Deploying the Microsoft Purview Information Protection Scanner

Introduction

Most organizations protect their Microsoft 365 data well — but what about the sensitive files sitting on a file server that’s been running since 2014? The Microsoft Purview Information Protection Scanner bridges that gap. It extends your Purview labeling policies into on-premises repositories so that passport numbers, financial records, and confidential documents don’t slip through the cracks just because they live outside the cloud.

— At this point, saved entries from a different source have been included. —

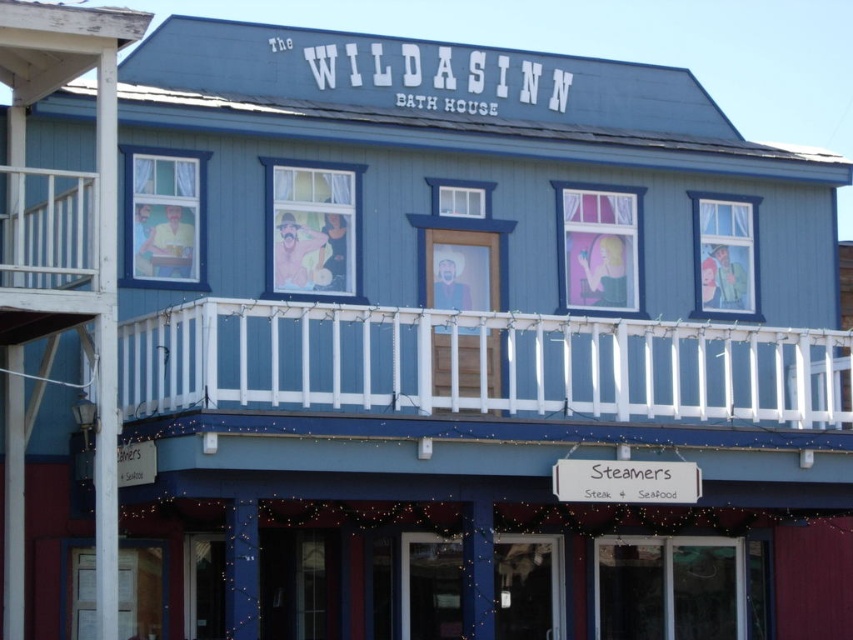 The height and width of the screenshot is (640, 853). In order to click on white painted wood at upper center in this screenshot , I will do `click(479, 364)`.

From the picture: Does white painted wood at upper center appear over white wooden railing at upper left?

No.

At what (x,y) coordinates should I click in order to perform the action: click on white painted wood at upper center. Please return your answer as a coordinate pair (x, y). Looking at the image, I should click on (479, 364).

Identify the location of white painted wood at upper center. Image resolution: width=853 pixels, height=640 pixels. (479, 364). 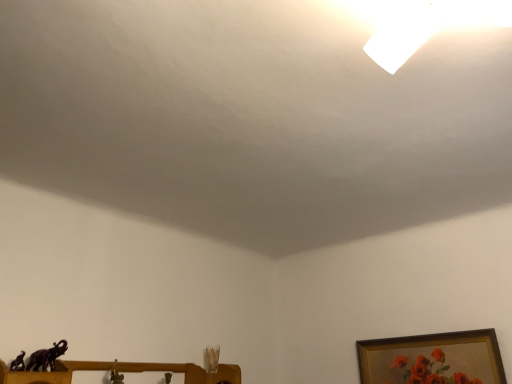 You are a GUI agent. You are given a task and a screenshot of the screen. Output one action in this format:
    pyautogui.click(x=<x>, y=<y>)
    Task: Click on the gold-framed painting at lower right
    Image resolution: width=512 pixels, height=384 pixels.
    Given the screenshot: What is the action you would take?
    pyautogui.click(x=433, y=355)

Image resolution: width=512 pixels, height=384 pixels. What do you see at coordinates (433, 355) in the screenshot?
I see `gold-framed painting at lower right` at bounding box center [433, 355].

Locate an element on the screen. The image size is (512, 384). gold-framed painting at lower right is located at coordinates (433, 355). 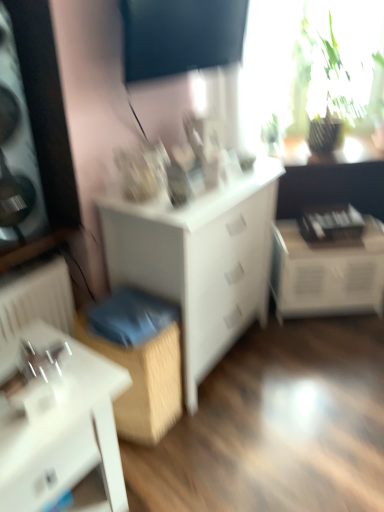 I want to click on empty space that is ontop of white glossy table at lower left, the 1th table from the bottom (from a real-world perspective), so click(46, 374). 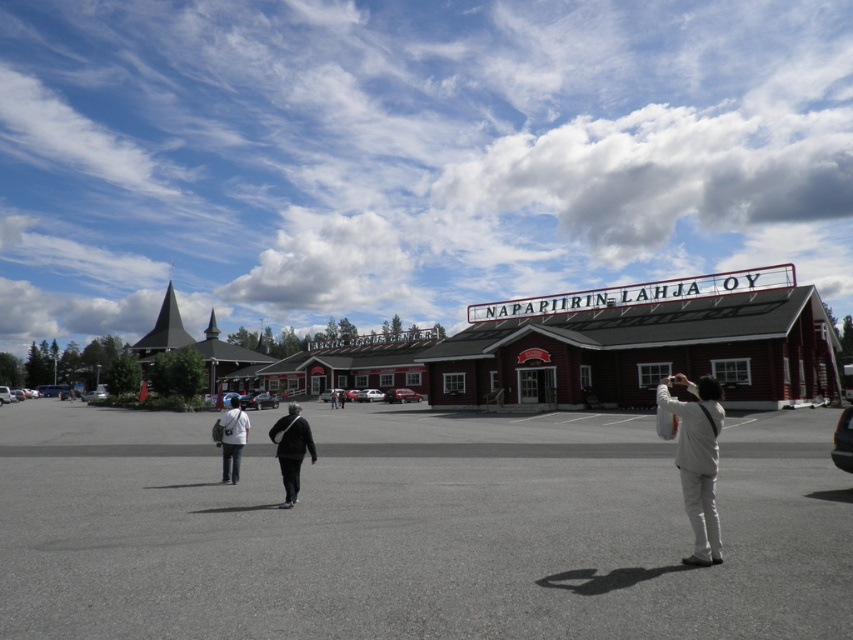 Does dark gray fabric couple at center lie behind dark gray suit at center?

Yes, dark gray fabric couple at center is behind dark gray suit at center.

The height and width of the screenshot is (640, 853). What do you see at coordinates (291, 449) in the screenshot?
I see `dark gray fabric couple at center` at bounding box center [291, 449].

Image resolution: width=853 pixels, height=640 pixels. What do you see at coordinates (291, 449) in the screenshot?
I see `dark gray fabric couple at center` at bounding box center [291, 449].

Locate an element on the screen. The width and height of the screenshot is (853, 640). dark gray fabric couple at center is located at coordinates (291, 449).

Can you confirm if white fabric camera at center is positioned to the right of dark gray fabric couple at center?

Yes, white fabric camera at center is to the right of dark gray fabric couple at center.

Which of these two, white fabric camera at center or dark gray fabric couple at center, stands shorter?

white fabric camera at center is shorter.

Is point (683, 416) farther from viewer compared to point (299, 470)?

No.

At what (x,y) coordinates should I click in order to perform the action: click on white fabric camera at center. Please return your answer as a coordinate pair (x, y). The height and width of the screenshot is (640, 853). Looking at the image, I should click on (697, 460).

Is dark gray suit at center further to the viewer compared to light beige fabric bag at center?

No.

Describe the element at coordinates (291, 449) in the screenshot. I see `dark gray suit at center` at that location.

Is point (299, 484) farther from camera compared to point (225, 480)?

No, (299, 484) is in front of (225, 480).

You are a GUI agent. You are given a task and a screenshot of the screen. Output one action in this format:
    pyautogui.click(x=<x>, y=<y>)
    Task: Click on the dark gray suit at center
    The height and width of the screenshot is (640, 853).
    Given the screenshot: What is the action you would take?
    pyautogui.click(x=291, y=449) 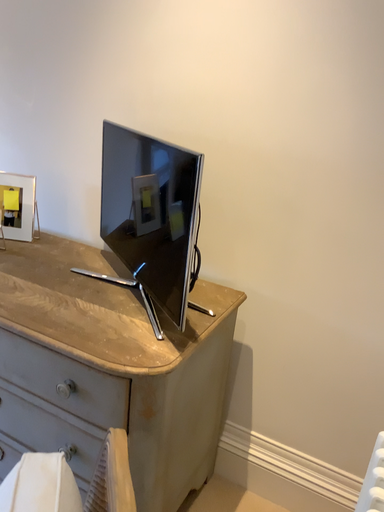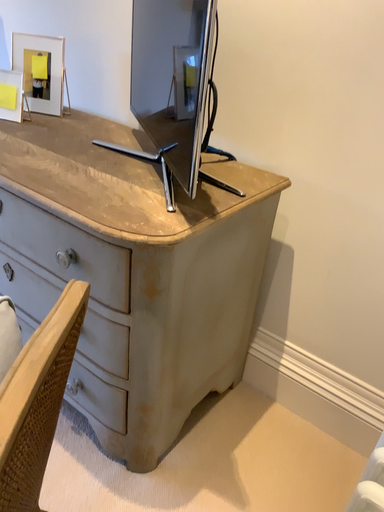 Question: How did the camera likely rotate when shooting the video?

Choices:
 (A) rotated left
 (B) rotated right

Answer: (A) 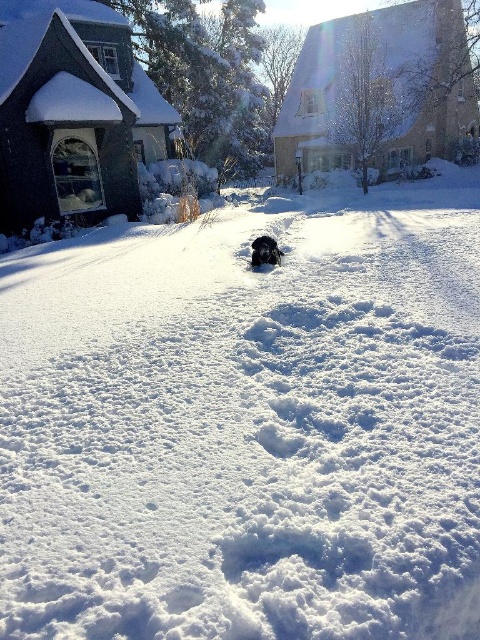 Question: Among these objects, which one is nearest to the camera?

Choices:
 (A) black fur dog at center
 (B) white fluffy snow at center

Answer: (B)

Question: Among these objects, which one is farthest from the camera?

Choices:
 (A) white fluffy snow at center
 (B) black fur dog at center

Answer: (B)

Question: Can you confirm if white fluffy snow at center is wider than black fur dog at center?

Choices:
 (A) yes
 (B) no

Answer: (A)

Question: Does white fluffy snow at center appear under black fur dog at center?

Choices:
 (A) yes
 (B) no

Answer: (B)

Question: Is the position of white fluffy snow at center less distant than that of black fur dog at center?

Choices:
 (A) no
 (B) yes

Answer: (B) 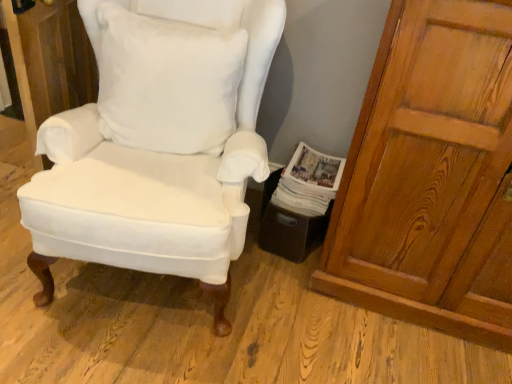 Question: Is matte white cushioned chair at center taller than white cotton pillow at center?

Choices:
 (A) no
 (B) yes

Answer: (B)

Question: Is matte white cushioned chair at center looking in the opposite direction of white cotton pillow at center?

Choices:
 (A) no
 (B) yes

Answer: (B)

Question: Does matte white cushioned chair at center appear on the right side of white cotton pillow at center?

Choices:
 (A) no
 (B) yes

Answer: (A)

Question: Does matte white cushioned chair at center turn towards white cotton pillow at center?

Choices:
 (A) no
 (B) yes

Answer: (B)

Question: Is white cotton pillow at center a part of matte white cushioned chair at center?

Choices:
 (A) no
 (B) yes

Answer: (B)

Question: Does matte white cushioned chair at center have a larger size compared to white cotton pillow at center?

Choices:
 (A) no
 (B) yes

Answer: (B)

Question: Does white cotton pillow at center appear on the left side of wooden door at right?

Choices:
 (A) no
 (B) yes

Answer: (B)

Question: Does white cotton pillow at center have a lesser height compared to wooden door at right?

Choices:
 (A) no
 (B) yes

Answer: (B)

Question: Does white cotton pillow at center have a larger size compared to wooden door at right?

Choices:
 (A) yes
 (B) no

Answer: (B)

Question: Can you confirm if white cotton pillow at center is wider than wooden door at right?

Choices:
 (A) yes
 (B) no

Answer: (B)

Question: Does white cotton pillow at center turn towards wooden door at right?

Choices:
 (A) yes
 (B) no

Answer: (B)

Question: Is white cotton pillow at center positioned beyond the bounds of wooden door at right?

Choices:
 (A) no
 (B) yes

Answer: (B)

Question: Is white paper magazine at lower right wider than white cotton pillow at center?

Choices:
 (A) yes
 (B) no

Answer: (A) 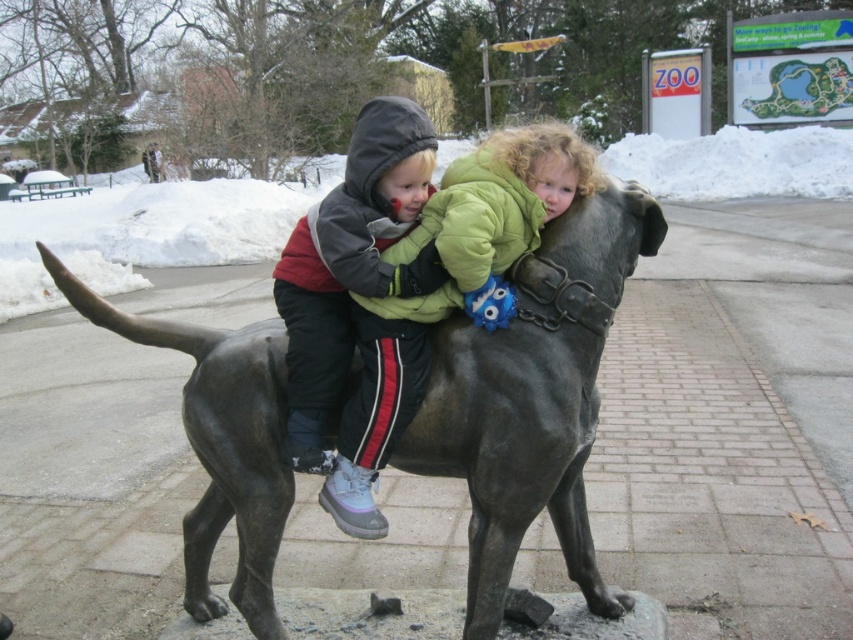 Question: Which of the following is the farthest from the observer?

Choices:
 (A) green fleece jacket at center
 (B) bronze statue at center

Answer: (A)

Question: Does bronze statue at center appear on the right side of green fleece jacket at center?

Choices:
 (A) no
 (B) yes

Answer: (A)

Question: Which object is positioned closest to the green fleece jacket at center?

Choices:
 (A) white fluffy snow at upper center
 (B) bronze statue at center

Answer: (B)

Question: Does green fleece jacket at center have a greater width compared to matte black jacket at center?

Choices:
 (A) yes
 (B) no

Answer: (A)

Question: Considering the real-world distances, which object is closest to the bronze statue at center?

Choices:
 (A) white fluffy snow at upper center
 (B) matte black jacket at center

Answer: (B)

Question: Is green fleece jacket at center behind matte black jacket at center?

Choices:
 (A) yes
 (B) no

Answer: (B)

In this blog post I explain what the prerequisites are and how you can setup your own information protection scanner in a lab environment. After that I will share some key findings.

Prerequisites

Scanner server

RequirementMinimum spec
OSWindows Server 2016/2019/2022/2025 (64-bit, no Server Core)
CPU4 cores
RAM8 GB
Disk10 GB free (temp files: 4 per core × max file size)
SQLPort 1433 open to SQL server

Required outbound URLs (port 443)

*.aadrm.com
*.azurerms.com
*.informationprotection.azure.com
informationprotection.hosting.portal.azure.net
*.aria.microsoft.com
*.protection.outlook.com

Service account requirements

Microsoft requires the scanner service account to be an Active Directory account synchronized to Microsoft Entra ID. If you want to avoid syncing the account, you can use the -DelegatedUser parameter in Set-AIPAuthentication with a cloud-only account instead — which is the approach this guide takes.

Important — SQL permissionsThe service account needs securityadmin rights on the SQL instance during initial setup. This can be removed after the database is created and the scanner is operational.

Beyond SQL, the service account carries several other requirements depending on what the scanner needs to do. The table below covers everything:

RequirementNotes
Log on locallyNeeded for install and config only — can be removed once the scanner is operational.
Log on as a serviceGranted automatically during installation. Required for ongoing operation.
Repository permissionsFile shares: ReadWriteModify · SharePoint: Full Control · Discovery only: Read is sufficient.
RMS super userRequired if labels reprotect or remove protection. Enable the super user feature and add this account.
Site Collector AuditorRequired for scanning specific SharePoint URLs — grant at farm level.
LicenseAn Information Protection license must be assigned to the service account.

SQL server

Host SQL and the scanner on separate machines for any production deployment — a dedicated SQL instance is recommended and should not be shared with other applications. SQL Server 2016 is the minimum supported version.

EditionNotes
SQL Server ExpressTest environments only — database size limits apply.
SQL Server StandardSuitable for most production deployments.
SQL Server EnterpriseLarge-scale or high-availability deployments.

Purview portal roles

To create scanner clusters and content scan jobs in the Purview portal, you need one of the following roles:

Role
Organization Management
Compliance Administrator
Compliance Data Administrator
Security Administrator

SharePoint requirements

If you are scanning SharePoint Server document libraries, your farm must meet these requirements: We won’t get into sharepoint on-premise in this lab.

RequirementDetails
Supported versionsSharePoint 2013, 2016, and 2019. Other versions are not supported.
VersioningThe scanner inspects the last published version. If content approval is required, the labeled file must be approved before users can access it.
Large farmsCheck whether you need to increase the list view threshold (default: 5,000) so the scanner can access all files.
Long file pathsIf paths exceed 260 characters, increase httpRuntime.maxUrlLength on your SharePoint server to avoid scan timeouts.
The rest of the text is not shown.